- [Requirement]: Filter these entries down to lines holding "ATENDIMENTO".

- [Records to use]:
◆ ◆ ◆

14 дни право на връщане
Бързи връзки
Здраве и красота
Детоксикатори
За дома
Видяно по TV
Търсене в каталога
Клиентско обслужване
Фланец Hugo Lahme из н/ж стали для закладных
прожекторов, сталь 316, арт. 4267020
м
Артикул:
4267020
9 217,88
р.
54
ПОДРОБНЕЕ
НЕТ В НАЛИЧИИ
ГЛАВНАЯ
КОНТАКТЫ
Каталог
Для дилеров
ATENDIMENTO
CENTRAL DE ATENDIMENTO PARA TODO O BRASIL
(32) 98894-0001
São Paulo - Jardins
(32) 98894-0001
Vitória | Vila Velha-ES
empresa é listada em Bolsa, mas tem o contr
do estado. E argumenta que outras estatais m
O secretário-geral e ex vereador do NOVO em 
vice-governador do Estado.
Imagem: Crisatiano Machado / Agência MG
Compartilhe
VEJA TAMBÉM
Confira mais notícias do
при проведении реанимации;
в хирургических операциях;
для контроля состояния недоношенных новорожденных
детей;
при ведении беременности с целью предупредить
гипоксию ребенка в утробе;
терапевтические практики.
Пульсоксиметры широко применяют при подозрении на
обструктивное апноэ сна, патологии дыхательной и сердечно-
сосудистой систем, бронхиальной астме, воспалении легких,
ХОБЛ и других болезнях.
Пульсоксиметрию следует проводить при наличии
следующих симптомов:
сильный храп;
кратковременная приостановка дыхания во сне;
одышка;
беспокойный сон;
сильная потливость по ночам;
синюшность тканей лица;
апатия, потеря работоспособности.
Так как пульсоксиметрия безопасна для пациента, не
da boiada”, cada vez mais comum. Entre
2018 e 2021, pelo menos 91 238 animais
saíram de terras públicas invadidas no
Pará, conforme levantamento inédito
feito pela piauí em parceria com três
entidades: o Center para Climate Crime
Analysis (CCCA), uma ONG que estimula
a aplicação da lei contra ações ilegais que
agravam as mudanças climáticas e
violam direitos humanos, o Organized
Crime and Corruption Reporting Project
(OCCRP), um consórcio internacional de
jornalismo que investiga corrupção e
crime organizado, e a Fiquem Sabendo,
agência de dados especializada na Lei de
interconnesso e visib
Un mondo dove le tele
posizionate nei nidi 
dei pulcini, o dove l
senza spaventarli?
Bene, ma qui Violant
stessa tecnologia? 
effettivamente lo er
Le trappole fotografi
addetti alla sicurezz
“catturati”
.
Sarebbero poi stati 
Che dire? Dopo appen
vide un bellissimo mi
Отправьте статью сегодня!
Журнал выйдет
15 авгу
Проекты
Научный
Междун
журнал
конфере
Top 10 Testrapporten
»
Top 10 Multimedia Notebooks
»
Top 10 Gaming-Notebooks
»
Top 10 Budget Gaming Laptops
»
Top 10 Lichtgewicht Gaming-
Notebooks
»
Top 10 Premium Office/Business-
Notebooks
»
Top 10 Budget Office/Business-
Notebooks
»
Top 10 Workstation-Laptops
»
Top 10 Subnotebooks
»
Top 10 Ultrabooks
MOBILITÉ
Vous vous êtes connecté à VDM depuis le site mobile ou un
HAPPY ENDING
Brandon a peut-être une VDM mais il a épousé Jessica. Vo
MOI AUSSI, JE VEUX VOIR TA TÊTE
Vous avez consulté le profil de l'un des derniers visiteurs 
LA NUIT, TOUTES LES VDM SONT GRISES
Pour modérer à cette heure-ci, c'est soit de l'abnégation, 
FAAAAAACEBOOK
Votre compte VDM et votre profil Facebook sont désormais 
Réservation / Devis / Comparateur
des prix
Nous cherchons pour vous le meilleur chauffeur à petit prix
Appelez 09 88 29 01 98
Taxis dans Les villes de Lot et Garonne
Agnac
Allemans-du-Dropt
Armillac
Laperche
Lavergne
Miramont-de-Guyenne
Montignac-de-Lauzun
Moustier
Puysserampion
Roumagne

◆ ◆ ◆

- [Task response]:
ATENDIMENTO
CENTRAL DE ATENDIMENTO PARA TODO O BRASIL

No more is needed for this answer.